*Data for this task*
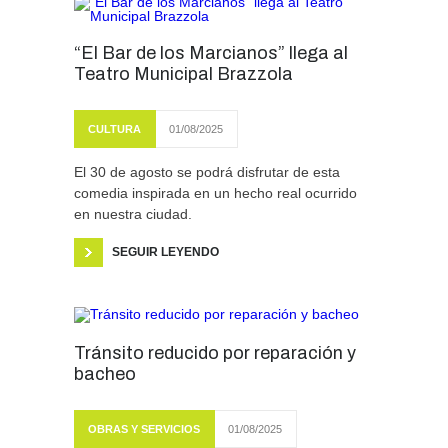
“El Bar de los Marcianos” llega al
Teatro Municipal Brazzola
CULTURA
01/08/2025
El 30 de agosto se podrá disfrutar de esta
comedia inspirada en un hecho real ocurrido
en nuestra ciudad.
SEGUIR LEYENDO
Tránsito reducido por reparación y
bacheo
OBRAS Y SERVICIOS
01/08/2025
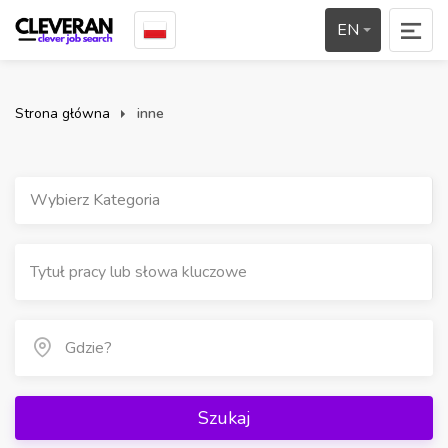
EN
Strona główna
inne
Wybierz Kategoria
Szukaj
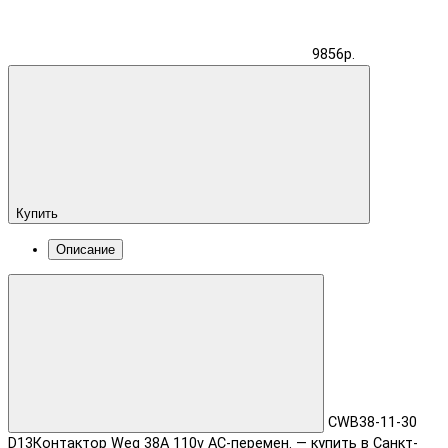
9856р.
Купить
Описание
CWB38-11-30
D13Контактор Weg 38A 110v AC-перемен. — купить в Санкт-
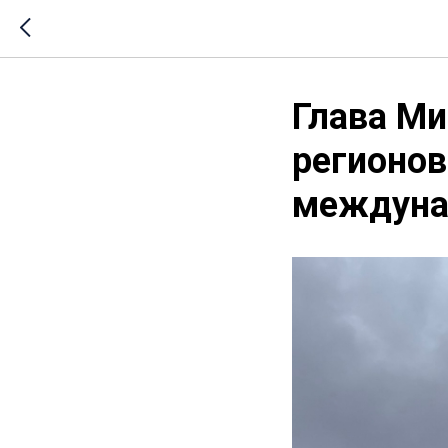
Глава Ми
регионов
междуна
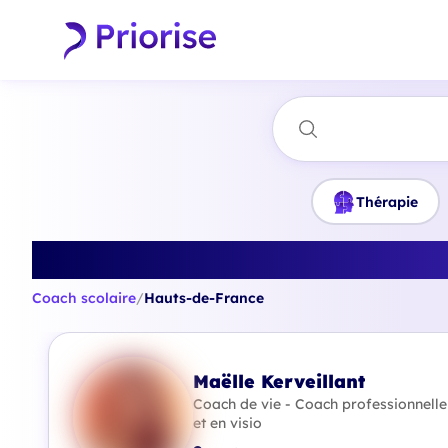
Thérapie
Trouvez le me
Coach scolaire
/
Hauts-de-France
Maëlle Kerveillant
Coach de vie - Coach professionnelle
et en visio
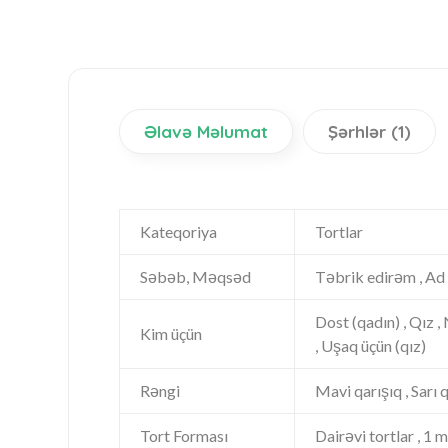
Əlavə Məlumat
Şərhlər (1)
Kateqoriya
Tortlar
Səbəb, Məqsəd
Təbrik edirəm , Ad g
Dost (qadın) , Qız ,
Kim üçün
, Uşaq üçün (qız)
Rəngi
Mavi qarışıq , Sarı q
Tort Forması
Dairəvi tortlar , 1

*Assigned task*
Copy the lines that hold the word "Coach". Take them from the records above.

*Task solution*
Coach scolaire
Coach de vie - Coach professionnelle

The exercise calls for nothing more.